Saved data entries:
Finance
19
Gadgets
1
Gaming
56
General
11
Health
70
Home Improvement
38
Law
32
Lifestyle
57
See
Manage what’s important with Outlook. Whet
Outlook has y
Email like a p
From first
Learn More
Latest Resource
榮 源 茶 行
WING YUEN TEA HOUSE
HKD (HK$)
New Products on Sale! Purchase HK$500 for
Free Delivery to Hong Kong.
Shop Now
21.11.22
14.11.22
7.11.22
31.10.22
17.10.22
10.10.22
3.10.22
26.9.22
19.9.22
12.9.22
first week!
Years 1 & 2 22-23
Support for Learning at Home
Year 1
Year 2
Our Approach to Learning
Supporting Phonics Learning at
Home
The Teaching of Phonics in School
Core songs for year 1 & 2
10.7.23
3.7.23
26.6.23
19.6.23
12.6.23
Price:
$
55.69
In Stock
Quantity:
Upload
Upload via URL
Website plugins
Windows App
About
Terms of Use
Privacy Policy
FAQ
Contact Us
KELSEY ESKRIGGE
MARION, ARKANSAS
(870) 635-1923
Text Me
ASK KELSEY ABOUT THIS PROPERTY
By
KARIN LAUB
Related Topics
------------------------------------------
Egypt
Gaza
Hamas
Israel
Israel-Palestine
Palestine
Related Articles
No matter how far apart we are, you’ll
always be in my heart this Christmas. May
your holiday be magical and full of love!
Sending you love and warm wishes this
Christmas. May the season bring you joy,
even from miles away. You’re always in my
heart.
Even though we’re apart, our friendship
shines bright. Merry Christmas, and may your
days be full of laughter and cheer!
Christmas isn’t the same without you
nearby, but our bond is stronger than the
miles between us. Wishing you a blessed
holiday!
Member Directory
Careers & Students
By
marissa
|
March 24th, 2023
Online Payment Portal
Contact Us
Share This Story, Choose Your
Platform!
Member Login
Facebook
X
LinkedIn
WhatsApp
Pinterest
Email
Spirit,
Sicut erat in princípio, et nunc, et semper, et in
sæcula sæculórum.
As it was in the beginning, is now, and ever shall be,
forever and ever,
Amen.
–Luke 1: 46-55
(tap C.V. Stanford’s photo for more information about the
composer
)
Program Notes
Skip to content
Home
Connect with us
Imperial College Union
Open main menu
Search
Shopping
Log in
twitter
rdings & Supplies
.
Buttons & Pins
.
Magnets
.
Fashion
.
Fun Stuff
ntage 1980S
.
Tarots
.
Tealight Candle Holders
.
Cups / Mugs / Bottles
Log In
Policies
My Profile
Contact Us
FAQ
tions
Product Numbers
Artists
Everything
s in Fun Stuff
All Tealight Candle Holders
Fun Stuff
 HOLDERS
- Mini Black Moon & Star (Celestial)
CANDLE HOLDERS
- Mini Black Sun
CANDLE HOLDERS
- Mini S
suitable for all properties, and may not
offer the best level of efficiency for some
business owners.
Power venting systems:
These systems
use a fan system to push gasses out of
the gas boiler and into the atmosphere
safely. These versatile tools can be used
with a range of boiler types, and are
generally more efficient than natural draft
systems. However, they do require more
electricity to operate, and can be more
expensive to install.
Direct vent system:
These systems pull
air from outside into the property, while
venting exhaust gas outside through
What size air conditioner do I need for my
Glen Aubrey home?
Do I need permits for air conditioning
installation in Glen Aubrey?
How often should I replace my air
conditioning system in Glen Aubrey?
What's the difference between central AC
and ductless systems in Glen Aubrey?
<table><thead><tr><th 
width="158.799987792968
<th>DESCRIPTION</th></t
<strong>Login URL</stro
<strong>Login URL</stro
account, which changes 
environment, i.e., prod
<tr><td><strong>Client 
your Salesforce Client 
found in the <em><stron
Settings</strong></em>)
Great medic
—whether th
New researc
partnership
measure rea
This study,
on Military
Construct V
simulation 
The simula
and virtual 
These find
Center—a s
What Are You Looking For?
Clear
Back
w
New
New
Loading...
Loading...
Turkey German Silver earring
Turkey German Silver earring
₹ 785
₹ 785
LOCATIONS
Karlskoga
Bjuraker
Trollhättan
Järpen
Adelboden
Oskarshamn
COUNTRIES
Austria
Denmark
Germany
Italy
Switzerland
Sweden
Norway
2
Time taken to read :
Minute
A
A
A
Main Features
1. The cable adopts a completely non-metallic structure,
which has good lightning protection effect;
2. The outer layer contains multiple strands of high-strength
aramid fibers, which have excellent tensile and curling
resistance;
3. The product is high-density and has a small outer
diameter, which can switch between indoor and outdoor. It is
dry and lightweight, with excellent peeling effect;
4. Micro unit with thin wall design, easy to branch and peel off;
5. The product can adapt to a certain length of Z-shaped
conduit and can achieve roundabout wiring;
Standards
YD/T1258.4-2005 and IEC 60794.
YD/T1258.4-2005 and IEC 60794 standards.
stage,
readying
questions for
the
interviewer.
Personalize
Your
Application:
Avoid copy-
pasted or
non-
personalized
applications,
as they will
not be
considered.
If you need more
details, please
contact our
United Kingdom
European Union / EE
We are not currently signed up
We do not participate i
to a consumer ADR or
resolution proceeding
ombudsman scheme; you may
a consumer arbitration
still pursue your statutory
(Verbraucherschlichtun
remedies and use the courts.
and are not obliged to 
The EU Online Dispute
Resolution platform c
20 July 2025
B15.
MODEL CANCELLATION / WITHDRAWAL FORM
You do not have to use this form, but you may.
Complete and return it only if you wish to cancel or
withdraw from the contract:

▸ PROBLEM DESCRIPTION:
Output exactly the span of lines beginning at the first line of the records and ending at the line that holds "Our Approach to Learning", inclusive, with no other text.

▸ WRITTEN ANSWER:
Finance
19
Gadgets
1
Gaming
56
General
11
Health
70
Home Improvement
38
Law
32
Lifestyle
57
See
Manage what’s important with Outlook. Whet
Outlook has y
Email like a p
From first
Learn More
Latest Resource
榮 源 茶 行
WING YUEN TEA HOUSE
HKD (HK$)
New Products on Sale! Purchase HK$500 for
Free Delivery to Hong Kong.
Shop Now
21.11.22
14.11.22
7.11.22
31.10.22
17.10.22
10.10.22
3.10.22
26.9.22
19.9.22
12.9.22
first week!
Years 1 & 2 22-23
Support for Learning at Home
Year 1
Year 2
Our Approach to Learning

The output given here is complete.